The focus of this study was to develop greater understanding about the unique experiences of active-duty military soldiers who are taking online courses. The qualitative phenomenological study was comprised of online active military (OAM) students taking undergraduate college level courses offered by the Distance Learning Military Programs at a Californian community college. Six participants volunteered while taking online courses from various locations around the world, including sites that were located in an increased zone of conflict. The study’s results provided information that may assist with improving future military students’ learning experiences while they are facing the conflicts associated with military service.

The results included themes defined as: online learning experience, personal traits & goals, support systems, conflict of work/ life balance, organizational skills & coping mechanisms. The data collected was documented, analyzed and divided into themes that illustrated the potential conflicts and solutions specifically related to the study’s sample. The data collected may assist in providing more qualitative study-based framework for research to improve active military students’ online learning success.

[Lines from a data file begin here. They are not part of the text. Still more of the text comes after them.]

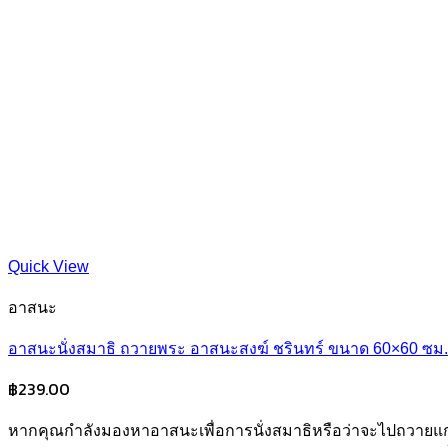
Quick View
อาสนะ
อาสนะนั่งสมาธิ ถวายพระ อาสนะสงฆ์ ชรินทร์ ขนาด 60×60 ซม.
฿
239.00
หากคุณกำลังมองหาอาสนะเพื่อการนั่งสมาธิหรือว่าจะไปถวายแก่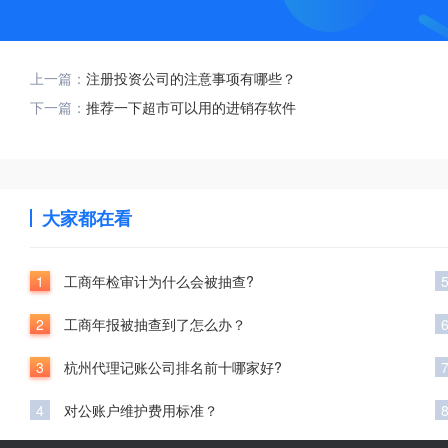
上一篇：
注册投资公司的注意事项有哪些？
下一篇：
推荐一下超市可以用的进销存软件
大家都在看
1
工商年检审计为什么会被抽查?
2
工商年报被抽查到了怎么办？
3
杭州代理记账公司排名前十哪家好?
4
对公账户维护费用标准？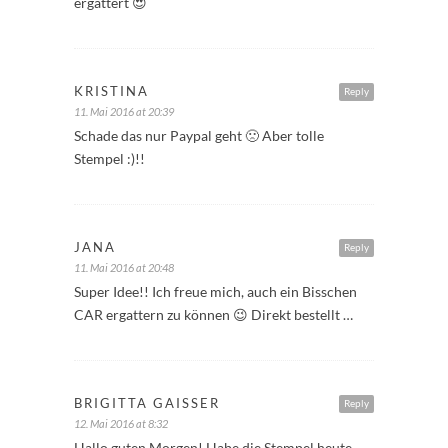
ergattert 😍
KRISTINA
Reply
11. Mai 2016 at 20:39
Schade das nur Paypal geht 🙁 Aber tolle
Stempel :)!!
JANA
Reply
11. Mai 2016 at 20:48
Super Idee!! Ich freue mich, auch ein Bisschen
CAR ergattern zu können 😉 Direkt bestellt …
BRIGITTA GAISSER
Reply
12. Mai 2016 at 8:32
Hallo guten Morgen! Habe die Stempel heute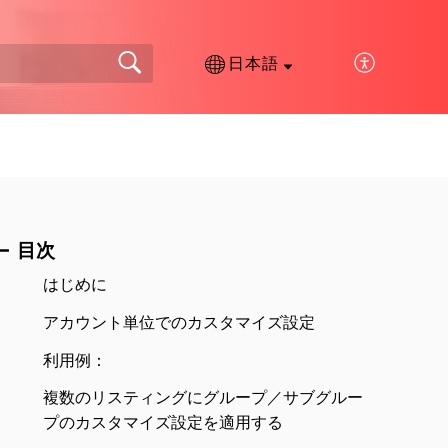
日本語
目次
はじめに
アカウント単位でのカスタマイズ設定
利用例：
複数のリスティングにグループ／サブグルー
プのカスタマイズ設定を適用する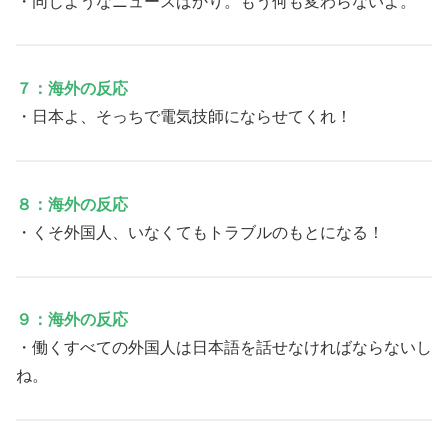
・同じようなニュースばかり。もう何も変わらないよ。
７：海外の反応
・日本よ、そっちで電気技師にならせてくれ！
８：海外の反応
・くそ外国人、いなくてもトラブルのもとになる！
９：海外の反応
・働くすべての外国人は日本語を話せなければならないし
ね。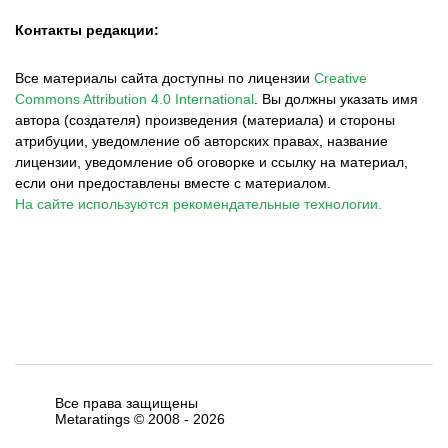
Контакты редакции:
Все материалы сайта доступны по лицензии
Creative
Commons Attribution 4.0 International
.
Вы должны указать имя
автора (создателя) произведения (материала) и стороны
атрибуции, уведомление об авторских правах, название
лицензии, уведомление об оговорке и ссылку на материал,
если они предоставлены вместе с материалом.
На сайте используются рекомендательные технологии.
Все права защищены
Metaratings © 2008 -
2026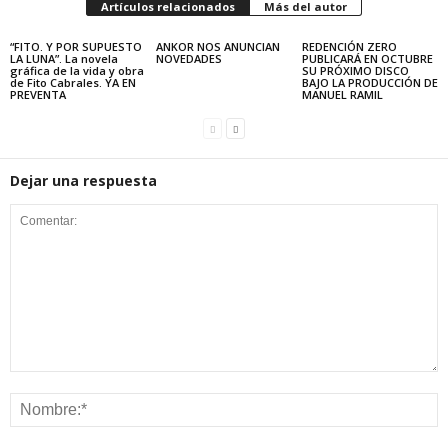
Artículos relacionados
Más del autor
“FITO. Y POR SUPUESTO
ANKOR NOS ANUNCIAN
REDENCIÓN ZERO
LA LUNA”. La novela
NOVEDADES
PUBLICARÁ EN OCTUBRE
gráfica de la vida y obra
SU PRÓXIMO DISCO
de Fito Cabrales. YA EN
BAJO LA PRODUCCIÓN DE
PREVENTA
MANUEL RAMIL
Dejar una respuesta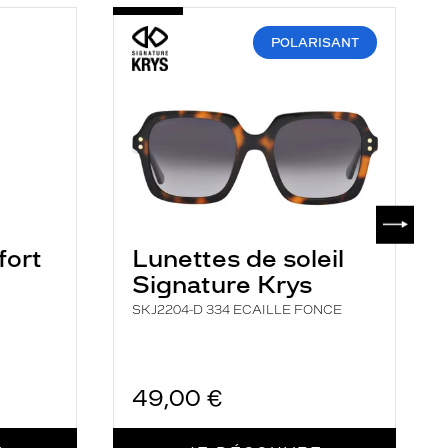
-
-
SKJ2204-
C
D
1
POLARISANT
334
D
ECAILLE
M
FONCE
H
SUIVAN
fort
Lunettes de soleil
Signature Krys
SKJ2204-D 334 ECAILLE FONCE
49,00 €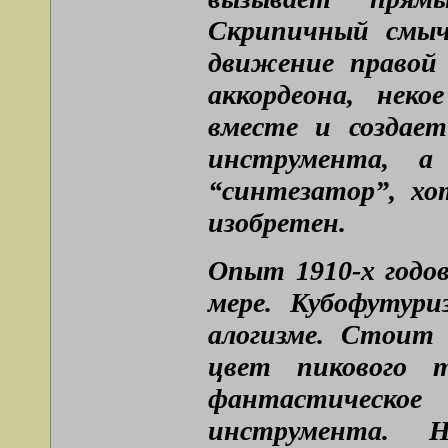
Скрипичный смыч
движение правой 
аккордеона, неко
вместе и создает
инструмента, а
“синтезатор”, хо
изобретен.
Опыт 1910-х годов
мере. Кубофутури
алогизме. Стоит
цвет пикового 
фантастическо
инструмента. Н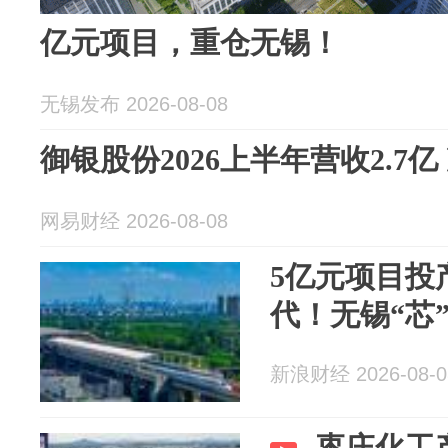
亿元项目，重仓无锡！
无锡发布 2026-08-08
御银股份2026上半年营收2.7亿
网易财经 2026-08-08
5亿元项目投
代！无锡“芯
新浪财经 2026-08-0
枣庄化工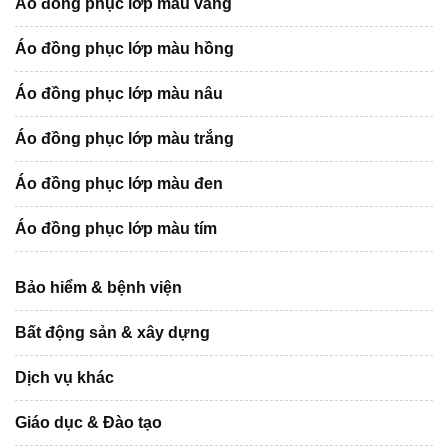
Áo đồng phục lớp màu vàng
Áo đồng phục lớp màu hồng
Áo đồng phục lớp màu nâu
Áo đồng phục lớp màu trắng
Áo đồng phục lớp màu đen
Áo đồng phục lớp màu tím
Bảo hiểm & bệnh viện
Bất động sản & xây dựng
Dịch vụ khác
Giáo dục & Đào tạo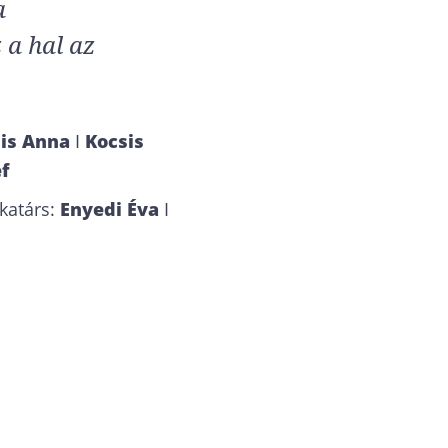
a
 a hal az
is Anna
I
Kocsis
ef
katárs:
Enyedi Éva
I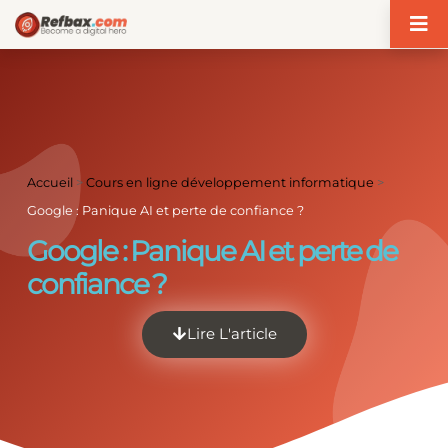
Panneau de gestion des cookies
Accueil
>
Cours en ligne développement informatique
>
Google : Panique AI et perte de confiance ?
Google : Panique AI et perte de
confiance ?
Lire L'article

Three conclusions resulted from the study. First, the learning experience and successful completion of online community college courses by active military students can be supported by college/professors by maintaining a positive online classroom environment, self-pacing options and flexibility with deadlines. Second, organizational strategies and healthy conflict coping mechanisms are key to the successful completion of online community college courses by active military students. Third, challenges/conflicts related to active military students online community college course learning and completion are inevitable but can be addressed through: active management of conflict and supporting or motivational factors and increased focus on integration between student and military roles, including deployment.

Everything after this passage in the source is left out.